(Collected data)
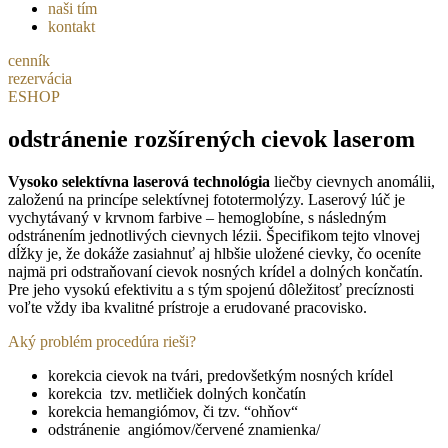
naši tím
kontakt
cenník
rezervácia
ESHOP
odstránenie rozšírených cievok laserom
Vysoko selektívna laserová technológia
liečby cievnych anomálii,
založenú na princípe selektívnej fototermolýzy. Laserový lúč je
vychytávaný v krvnom farbive – hemoglobíne, s následným
odstránením jednotlivých cievnych lézii. Špecifikom tejto vlnovej
dĺžky je, že dokáže zasiahnuť aj hlbšie uložené cievky, čo oceníte
najmä pri odstraňovaní cievok nosných krídel a dolných končatín.
Pre jeho vysokú efektivitu a s tým spojenú dôležitosť precíznosti
voľte vždy iba kvalitné prístroje a erudované pracovisko.
Aký problém procedúra rieši?
korekcia cievok na tvári, predovšetkým nosných krídel
korekcia tzv. metličiek dolných končatín
korekcia hemangiómov, či tzv. “ohňov“
odstránenie angiómov/červené znamienka/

ASSIGNMENT: In the copy, include no pictures; transcribe every record above verbatim.

PROBLEM SOLUTION:
naši tím
kontakt
cenník
rezervácia
ESHOP
odstránenie rozšírených cievok laserom
Vysoko selektívna laserová technológia
liečby cievnych anomálii,
založenú na princípe selektívnej fototermolýzy. Laserový lúč je
vychytávaný v krvnom farbive – hemoglobíne, s následným
odstránením jednotlivých cievnych lézii. Špecifikom tejto vlnovej
dĺžky je, že dokáže zasiahnuť aj hlbšie uložené cievky, čo oceníte
najmä pri odstraňovaní cievok nosných krídel a dolných končatín.
Pre jeho vysokú efektivitu a s tým spojenú dôležitosť precíznosti
voľte vždy iba kvalitné prístroje a erudované pracovisko.
Aký problém procedúra rieši?
korekcia cievok na tvári, predovšetkým nosných krídel
korekcia tzv. metličiek dolných končatín
korekcia hemangiómov, či tzv. “ohňov“
odstránenie angiómov/červené znamienka/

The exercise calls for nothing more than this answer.